The Tacoma woman was the first victim of the D.C. snipers, a test of mettle for the younger of two men who then headed east to begin a terrifying string of shootings that resulted in 17 deaths.

Cook was 21 when she opened the door of her aunt’s East Side Tacoma house on Feb. 16, 2002, and was shot in the face. Her 6-month-old daughter was upstairs at the time.

On Thursday, the anniversary of Cook’s death, her relatives returned to the house on East 34th Street where she was killed and recounted happy memories of the woman’s cheery demeanor and delicious cooking.

Her mother and daughter, who live in Fairfield, Calif., tied messages to purple balloons and released them into the night sky.

“It keeps her in the forefront for me,” said Cook’s mother, Pamala Nichols. “We go on day to day, but we’re going to keep the memory here.

“I don’t want Keenya forgotten.”

Lee Boyd Malvo and John Allen Muhammad, both of Tacoma, were linked to as many as 27 shootings, 17 of them fatal, in 10 states and the District of Columbia. Malvo confessed to shooting Cook, but neither man was charged with her death.

Authorities don’t think Cook was the intended victim. It was most likely her aunt, Isa Nichols, whom Malvo, then 17, was gunning for, they contend. Muhammad held a grudge against Nichols, who had taken his ex-wife’s side in a custody dispute.

Muhammad was executed in Virginia in 2009; Malvo is serving a life sentence at a maximum-security prison.
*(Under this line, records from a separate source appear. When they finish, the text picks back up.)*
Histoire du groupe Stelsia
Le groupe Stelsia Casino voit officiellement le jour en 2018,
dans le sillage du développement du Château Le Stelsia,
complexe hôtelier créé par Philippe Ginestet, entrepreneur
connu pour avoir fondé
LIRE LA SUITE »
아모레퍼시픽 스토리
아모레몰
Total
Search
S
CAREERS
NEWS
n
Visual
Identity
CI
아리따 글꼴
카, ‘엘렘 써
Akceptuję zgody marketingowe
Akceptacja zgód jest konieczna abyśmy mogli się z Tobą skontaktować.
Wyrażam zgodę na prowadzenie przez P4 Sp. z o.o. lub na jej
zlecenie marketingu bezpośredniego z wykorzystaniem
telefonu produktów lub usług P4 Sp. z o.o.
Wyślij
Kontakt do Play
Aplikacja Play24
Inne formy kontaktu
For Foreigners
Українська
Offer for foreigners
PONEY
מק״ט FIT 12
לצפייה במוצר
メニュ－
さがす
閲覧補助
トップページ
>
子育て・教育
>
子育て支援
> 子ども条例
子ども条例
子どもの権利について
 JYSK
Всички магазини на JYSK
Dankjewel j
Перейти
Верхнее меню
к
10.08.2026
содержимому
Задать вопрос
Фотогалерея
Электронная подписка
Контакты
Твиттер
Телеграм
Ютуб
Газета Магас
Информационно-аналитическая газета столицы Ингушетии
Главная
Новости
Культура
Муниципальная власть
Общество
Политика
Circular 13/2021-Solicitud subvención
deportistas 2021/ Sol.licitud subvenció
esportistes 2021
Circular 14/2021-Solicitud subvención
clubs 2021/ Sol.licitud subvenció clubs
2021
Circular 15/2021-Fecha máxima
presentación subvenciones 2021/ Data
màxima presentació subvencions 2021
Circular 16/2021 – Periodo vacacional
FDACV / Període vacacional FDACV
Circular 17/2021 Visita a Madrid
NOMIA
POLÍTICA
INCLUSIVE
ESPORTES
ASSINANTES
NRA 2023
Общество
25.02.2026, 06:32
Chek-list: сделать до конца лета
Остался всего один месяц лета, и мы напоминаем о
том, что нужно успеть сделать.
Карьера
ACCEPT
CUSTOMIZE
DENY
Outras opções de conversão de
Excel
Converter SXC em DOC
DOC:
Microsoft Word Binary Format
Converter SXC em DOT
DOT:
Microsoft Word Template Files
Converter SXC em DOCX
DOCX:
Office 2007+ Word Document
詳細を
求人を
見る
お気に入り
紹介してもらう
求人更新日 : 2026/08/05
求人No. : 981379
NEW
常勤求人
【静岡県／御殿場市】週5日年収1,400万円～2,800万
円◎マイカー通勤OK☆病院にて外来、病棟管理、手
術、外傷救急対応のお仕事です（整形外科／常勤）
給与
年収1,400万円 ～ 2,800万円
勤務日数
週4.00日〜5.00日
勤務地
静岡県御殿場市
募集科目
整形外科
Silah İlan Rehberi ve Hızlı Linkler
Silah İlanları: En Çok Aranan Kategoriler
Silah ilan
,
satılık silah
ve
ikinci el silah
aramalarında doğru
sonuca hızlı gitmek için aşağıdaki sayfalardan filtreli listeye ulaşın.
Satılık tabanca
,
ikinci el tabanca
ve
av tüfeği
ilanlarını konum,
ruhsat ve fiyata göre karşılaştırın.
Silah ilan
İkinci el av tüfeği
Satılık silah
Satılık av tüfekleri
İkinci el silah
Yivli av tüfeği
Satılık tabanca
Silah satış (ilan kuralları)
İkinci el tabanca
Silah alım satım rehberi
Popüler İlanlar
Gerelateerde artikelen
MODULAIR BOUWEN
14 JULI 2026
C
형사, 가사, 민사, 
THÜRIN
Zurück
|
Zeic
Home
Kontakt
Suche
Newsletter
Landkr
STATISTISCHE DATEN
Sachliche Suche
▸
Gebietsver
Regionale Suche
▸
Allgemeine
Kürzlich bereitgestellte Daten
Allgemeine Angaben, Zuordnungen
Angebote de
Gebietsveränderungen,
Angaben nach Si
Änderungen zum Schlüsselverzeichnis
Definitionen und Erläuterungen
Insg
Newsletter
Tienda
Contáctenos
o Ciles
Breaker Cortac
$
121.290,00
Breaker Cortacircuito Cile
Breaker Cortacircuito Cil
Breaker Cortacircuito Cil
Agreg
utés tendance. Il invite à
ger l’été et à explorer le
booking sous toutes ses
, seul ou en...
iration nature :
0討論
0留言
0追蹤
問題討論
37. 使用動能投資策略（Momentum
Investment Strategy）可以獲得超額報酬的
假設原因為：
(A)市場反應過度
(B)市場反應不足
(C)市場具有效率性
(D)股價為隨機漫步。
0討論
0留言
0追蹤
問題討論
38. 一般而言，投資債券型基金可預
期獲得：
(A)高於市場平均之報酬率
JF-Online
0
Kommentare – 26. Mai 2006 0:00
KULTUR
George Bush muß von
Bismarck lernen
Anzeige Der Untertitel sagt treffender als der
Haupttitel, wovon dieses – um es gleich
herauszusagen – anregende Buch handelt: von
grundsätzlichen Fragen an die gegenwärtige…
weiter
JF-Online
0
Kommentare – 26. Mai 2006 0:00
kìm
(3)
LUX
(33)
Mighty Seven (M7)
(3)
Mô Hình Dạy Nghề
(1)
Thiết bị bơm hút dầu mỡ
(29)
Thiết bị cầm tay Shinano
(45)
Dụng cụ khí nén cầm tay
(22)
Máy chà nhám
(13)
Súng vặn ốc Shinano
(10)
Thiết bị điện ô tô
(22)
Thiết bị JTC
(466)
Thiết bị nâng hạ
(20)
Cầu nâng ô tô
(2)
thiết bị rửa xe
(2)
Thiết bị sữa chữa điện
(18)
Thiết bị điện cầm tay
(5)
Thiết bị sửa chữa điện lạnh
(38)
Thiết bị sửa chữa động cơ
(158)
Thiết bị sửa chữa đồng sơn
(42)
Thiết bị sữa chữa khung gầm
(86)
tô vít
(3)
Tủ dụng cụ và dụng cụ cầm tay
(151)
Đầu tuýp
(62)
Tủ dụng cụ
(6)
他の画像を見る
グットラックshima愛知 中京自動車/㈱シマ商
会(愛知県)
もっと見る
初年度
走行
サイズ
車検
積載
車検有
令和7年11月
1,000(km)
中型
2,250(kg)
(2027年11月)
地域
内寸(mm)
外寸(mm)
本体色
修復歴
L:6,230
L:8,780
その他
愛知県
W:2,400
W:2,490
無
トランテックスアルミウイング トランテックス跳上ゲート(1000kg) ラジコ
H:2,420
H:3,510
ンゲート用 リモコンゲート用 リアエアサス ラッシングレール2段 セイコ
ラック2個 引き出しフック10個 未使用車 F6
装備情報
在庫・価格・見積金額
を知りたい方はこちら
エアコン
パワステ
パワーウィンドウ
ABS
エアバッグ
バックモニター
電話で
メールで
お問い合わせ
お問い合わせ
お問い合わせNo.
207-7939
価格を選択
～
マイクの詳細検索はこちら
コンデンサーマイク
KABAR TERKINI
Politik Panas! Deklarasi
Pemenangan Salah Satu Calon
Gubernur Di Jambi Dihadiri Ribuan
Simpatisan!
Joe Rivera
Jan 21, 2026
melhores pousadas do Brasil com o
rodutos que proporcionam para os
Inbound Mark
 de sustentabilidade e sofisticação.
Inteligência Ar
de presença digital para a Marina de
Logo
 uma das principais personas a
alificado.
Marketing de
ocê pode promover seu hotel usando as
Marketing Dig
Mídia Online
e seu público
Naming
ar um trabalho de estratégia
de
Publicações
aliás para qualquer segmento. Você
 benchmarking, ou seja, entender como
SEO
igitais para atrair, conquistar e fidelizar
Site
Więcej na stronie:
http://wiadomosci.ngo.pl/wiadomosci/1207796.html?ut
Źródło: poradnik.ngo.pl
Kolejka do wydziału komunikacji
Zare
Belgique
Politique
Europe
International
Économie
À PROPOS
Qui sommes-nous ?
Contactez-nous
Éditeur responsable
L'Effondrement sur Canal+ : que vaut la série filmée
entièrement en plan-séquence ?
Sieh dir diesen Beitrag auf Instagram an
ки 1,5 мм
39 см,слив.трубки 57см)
Pamala Nichols would like to communicate with Malvo at some point. She has heard he is a talented artist and thinks it could help them both if he sketched a portrait of Cook.

She said she has forgiven Malvo, partially because he was a child at the time of the shooting and because he was manipulated by Muhammad. Mostly, though, her forgiveness stemmed from a need to be strong for Angel, the granddaughter she has raised since Cook was killed.

Angel calls Nichols “mommy” but knows Cook was her mom.

She looks like Cook. At 5 feet tall, Angel’s going to be tall like her mom. She even wants to open a restaurant like Cook dreamed of. Nichols is tickled by the idea because she never mentioned Cook’s plan to Angel.

Angel, 10, is in fifth grade but has already mapped out her future.

She’d like to go to college, then culinary school. She wants to open a restaurant called Tiny’s, named for her best friend, a Pomeranian. It will have a pink kids section and a chandelier. She’d like to find a “good” husband who will rub her feet, and eventually she wants two kids – who will inherit the restaurant.

“She’s Keenya all over again,” Nichols said. “It’s been really fun watching her grow.”

Angel took great care deciding what message to write to her mom.

She settled on, “This is Angel. I really, really miss you and I wish you were still here but you’re in a better place. Love you.”

Angel attached it to a purple balloon, which was her mom’s favorite color.

“We haven’t forgotten about her,” said Marcella Edwards, another of Keenya’s aunts. “We love her. We’re never going to forget about her.”